Far from establishing a breach of any duty to deal fairly on the part of plaintiff, defendant's proofs showed plaintiff's long-suffering cooperation. In spite of defendant's failure to make payments for five months, HUD negotiated four work-out arrangements that permitted defendant to make payments that were less than the interest due for over 40 months. HUD was even willing to negotiate on the terms of a fifth work-out arrangement. Julian McKay, Director of the Office of Loan Management during the period from 1972 through 1975, and defendant's principal witness, gave defendant as much assistance as he possibly could.

HUD was under no obligation to accept or even consider defendant's Cash Final Settlement offer. Discussion of the possibility of such a resolution did not impose new duties upon plaintiff. Defendant has shown no damages in any event; it still owes a debt which it voluntarily assumed at the onset of the project in 1962.

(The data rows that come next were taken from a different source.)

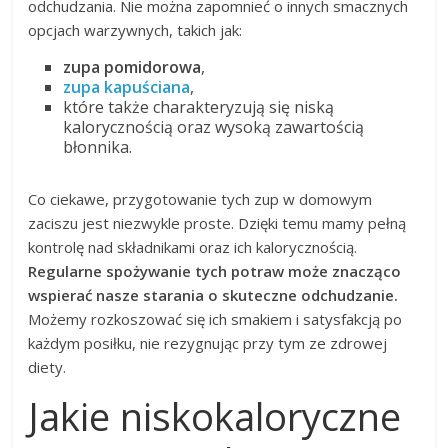
odchudzania. Nie można zapomnieć o innych smacznych
opcjach warzywnych, takich jak:
zupa pomidorowa
,
zupa kapuściana
,
które także charakteryzują się niską
kalorycznością oraz wysoką zawartością
błonnika.
Co ciekawe, przygotowanie tych zup w domowym
zaciszu jest niezwykle proste. Dzięki temu mamy pełną
kontrolę nad składnikami oraz ich kalorycznością.
Regularne spożywanie tych potraw może znacząco
wspierać nasze starania o skuteczne odchudzanie.
Możemy rozkoszować się ich smakiem i satysfakcją po
każdym posiłku, nie rezygnując przy tym ze zdrowej
diety.
Jakie niskokaloryczne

Defendant has a fundamental misconception as to the nature of these transactions. It was not forced to enter into the project, nor was it forced to enter into this type of financing arrangement. Its managing partner, Morton Scholnick, is a highly educated, *993 sophisticated businessman with long experience in real estate and construction in the Detroit area. The partnership assessed the risks involved and voluntarily assumed the obligations evidenced in the mortgages, notes, and regulatory agreement. HUD was not a partner in this project, and it assumed none of the risks of ownership. When defendant ascertained the conditions upon which HUD would insure the mortgage on the proposed project it had a choice either to proceed, to abandon the project, or seek other financing arrangements. Once it elected to assume the obligation and the attendant risks, it was bound to carry them out. It cannot now urge that HUD was under an obligation to pursue a settlement that would have given defendant the property free of any encumbrance for payment of less than half of the outstanding mortgage principal. The imposition of such a duty by this court would certainly deprive HUD, as a guarantor of the debt, of a good deal of needed protection.

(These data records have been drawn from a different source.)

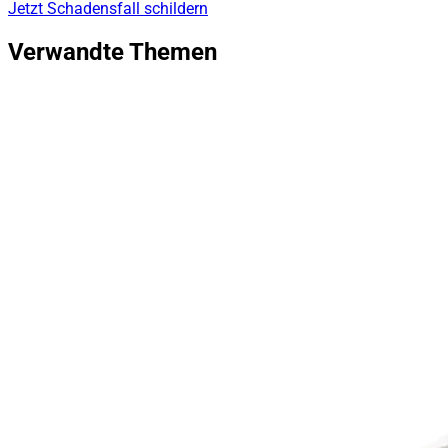
Jetzt Schadensfall schildern
Verwandte Themen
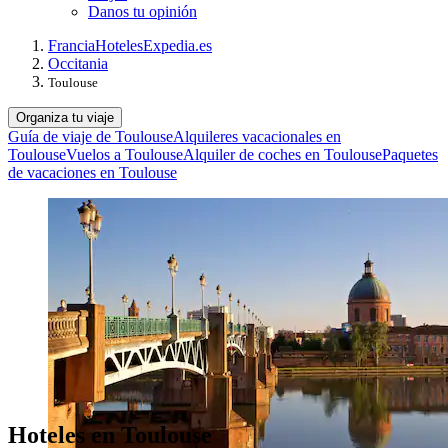
Danos tu opinión
Francia
Hoteles
Expedia.es
Occitania
Toulouse
Organiza tu viaje
Guía de viaje de Toulouse
Alquileres vacacionales en
Toulouse
Vuelos a Toulouse
Alquiler de coches en Toulouse
Paquetes
de vacaciones en Toulouse
Hoteles en Toulouse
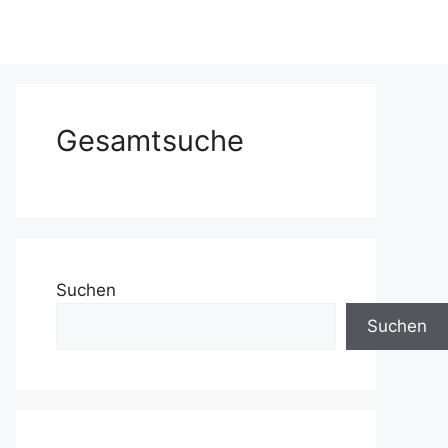
Gesamtsuche
Suchen
Suchen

The fatal flaw in defendant's case is demonstrated by its inability to prove any damages. Even assuming, arguendo, that plaintiff's actions were wrongful, defendant still only owes a debt which it voluntarily incurred. In fact it has experienced a substantial reduction in its payment schedule while interest has accrued at only 5¼ per cent far below the prime lending rate at any time since the first default. Even if the plaintiff's prayer for foreclosure and sale were denied, the full amount of the mortgage debt plus accrued interest would still be owed by defendant. The parties agree that a default would occur immediately if the original payment schedule were again imposed.

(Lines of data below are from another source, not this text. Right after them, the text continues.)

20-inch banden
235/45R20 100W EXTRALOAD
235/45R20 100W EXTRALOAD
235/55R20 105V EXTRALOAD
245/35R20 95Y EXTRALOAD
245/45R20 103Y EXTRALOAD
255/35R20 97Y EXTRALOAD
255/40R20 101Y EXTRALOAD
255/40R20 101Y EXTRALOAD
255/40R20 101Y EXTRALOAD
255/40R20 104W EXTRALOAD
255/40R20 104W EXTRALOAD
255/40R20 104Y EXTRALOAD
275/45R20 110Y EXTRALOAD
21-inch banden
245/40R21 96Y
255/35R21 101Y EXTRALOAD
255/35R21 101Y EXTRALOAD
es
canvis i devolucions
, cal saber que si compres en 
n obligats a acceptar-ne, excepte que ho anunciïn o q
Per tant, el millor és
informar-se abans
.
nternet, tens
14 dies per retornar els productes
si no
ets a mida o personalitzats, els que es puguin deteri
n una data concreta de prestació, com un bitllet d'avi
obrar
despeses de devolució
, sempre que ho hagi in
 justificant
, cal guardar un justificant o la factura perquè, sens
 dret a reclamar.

The counterclaim is dismissed.


This is a proceeding in equity for foreclosure and sale under the terms of the mortgages and mortgage notes. While the Regulatory Agreement was incorporated by reference into these documents, the matter of a monetary default is the only issue asserted by plaintiff against defendant partnership in this case. Any other potential claims plaintiff may have against the partnership or against the individual partners are not pleaded nor were any proofs offered. When plaintiff conducts a complete audit, it may or may not wish to proceed against the partnership or any of the individual partners for other possible violations of the Regulatory Agreement. Nothing in this opinion in any way bars, estops, or is res judicata as to any such potential claims.